The stairs are wide; six or seven people at a time might be able to use them, going up and down side-by-side. With a knee-high rock wall on both sides of the stairway, it forms an orderly curving path contrasting with the rough terrain through which it stretches down to the road below.
I stopped to rest on the rock wall under a tree. But, with only a dog stretched out in a shady spot near to me, I felt like a sitting duck even though the Arab houses were hundreds of meters away. If there were snipers in any of the windows, I was an easy kill. So I continued higher and sat down beside a soldier on guard.
He was wearing layers of clothing because he had guarded all night and at night and early morning it was quite cold. By this time, however, he was suffering in the heat. Not only layers of clothing, but also carrying heavy equipment, prepared for any eventuality.
Still in training, he was brought in as reinforcement for the holiday, and will be there till Sunday (which, as I write this, happens to be today). We talked about how he feels to be guarding Kiryat Arba and he told me he was happy to. He was sad at missing out on Seder night with his family, but he was happy to be keeping the rest of us safe.
He talked about playing football with a water bottle with a group of Arab kids when he was guarding on the hill opposite. The contrast between laughing with the kids and having to be wary lest there were older Arabs around who wanted to do him/us harm, was disconcerting for him. (I hope he never loses this ability to sustain the complexities of our lives here.)
He said he hopes he is never in the position Elor Azaria was in. He feels confident that he would be able to distinguish between a situation demanding shooting and a situation that does not. At the same time, he is apprehensive of the moment when he will have to shoot or when he will witness a friend at arms getting shot. He is sure that would change him forever. Yet, he volunteered for combat service and feels it an honour to serve.
After a while, I got up to continue on up the hill. He thanked me for engaging him in conversation as it helped with the boredom of guard duty. I thanked him for being there.
Then I sat a few moments with the guard at the gate. He was lucky enough to have a cool breeze waft across his spot, a kind-of patio with a cement roof offering protection from the sun.
As I got up to go through the gate, a rambunctious group of about 6-7 boys with earlocks bouncing about their shoulders whizzed past me and bounded down the steps in the direction of Hebron and the Ma’arah. They were shouting and laughing, in their own little world.
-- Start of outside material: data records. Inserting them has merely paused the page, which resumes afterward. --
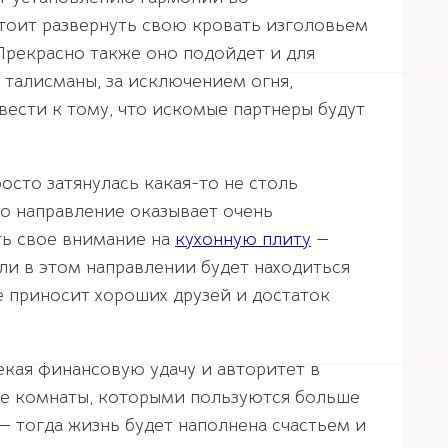
тоит развернуть свою кровать изголовьем
Прекрасно также оно подойдет и для
 талисманы, за исключением огня,
вести к тому, что искомые партнеры будут
осто затянулась какая-то не столь
то направление оказывает очень
ть свое внимание на
кухонную плиту
—
ли в этом направлении будет находиться
е приносит хороших друзей и достаток
екая финансовую удачу и авторитет в
 те комнаты, которыми пользуются больше
— тогда жизнь будет наполнена счастьем и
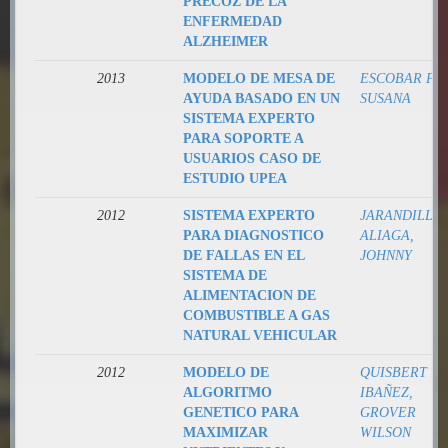
PRECOZ DE LA
ENFERMEDAD
ALZHEIMER
2013
MODELO DE MESA DE
ESCOBAR PAZ
AYUDA BASADO EN UN
SUSANA
SISTEMA EXPERTO
PARA SOPORTE A
USUARIOS CASO DE
ESTUDIO UPEA
2012
SISTEMA EXPERTO
JARANDILLA
PARA DIAGNOSTICO
ALIAGA,
DE FALLAS EN EL
JOHNNY
SISTEMA DE
ALIMENTACION DE
COMBUSTIBLE A GAS
NATURAL VEHICULAR
2012
MODELO DE
QUISBERT
ALGORITMO
IBAÑEZ,
GENETICO PARA
GROVER
MAXIMIZAR
WILSON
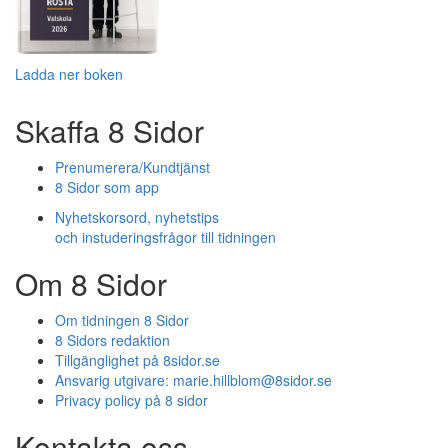
Ladda ner boken
Skaffa 8 Sidor
Prenumerera/Kundtjänst
8 Sidor som app
Nyhetskorsord, nyhetstips
och instuderingsfrågor till tidningen
Om 8 Sidor
Om tidningen 8 Sidor
8 Sidors redaktion
Tillgänglighet på 8sidor.se
Ansvarig utgivare:
marie.hillblom@8sidor.se
Privacy policy på 8 sidor
Kontakta oss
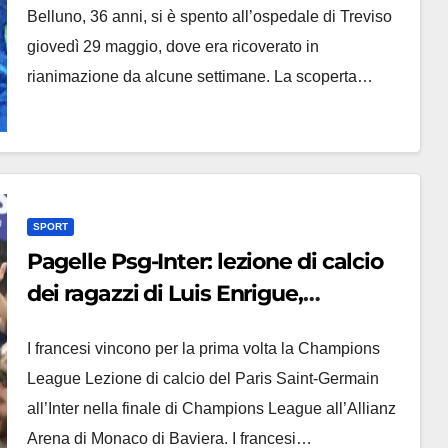
Belluno, 36 anni, si è spento all’ospedale di Treviso
giovedì 29 maggio, dove era ricoverato in
rianimazione da alcune settimane. La scoperta…
SPORT
Pagelle Psg-Inter: lezione di calcio
dei ragazzi di Luis Enrigue,
nerazzurri mai in partita
I francesi vincono per la prima volta la Champions
League Lezione di calcio del Paris Saint-Germain
all’Inter nella finale di Champions League all’Allianz
Arena di Monaco di Baviera. I francesi…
I passed through the gate and back into town. It was a quick transition from the eerie feeling I had of being in a no-man’s-land rife with danger on one side of the fence, to a sense of being in a normal town where I have friends on the other side. I bet the boys did not feel as I did – I am sure they are used to going down the hill from Kiryat Arba to pray in the Ma’arah. Perhaps one or two more times there and I will also lose that eerie feeling, but hopefully not the wonderment at being at the spot at which the Jewish people began being a People and the miracle of being a People still, thousands of years later.
And all the while, I could not free myself of the discomfort I experienced when some friends visibly winced when I told them I was going to Seder in Kiryat Arba. Perhaps they have just lost (or never had) a sense of wonderment at the miracle that we Jews are.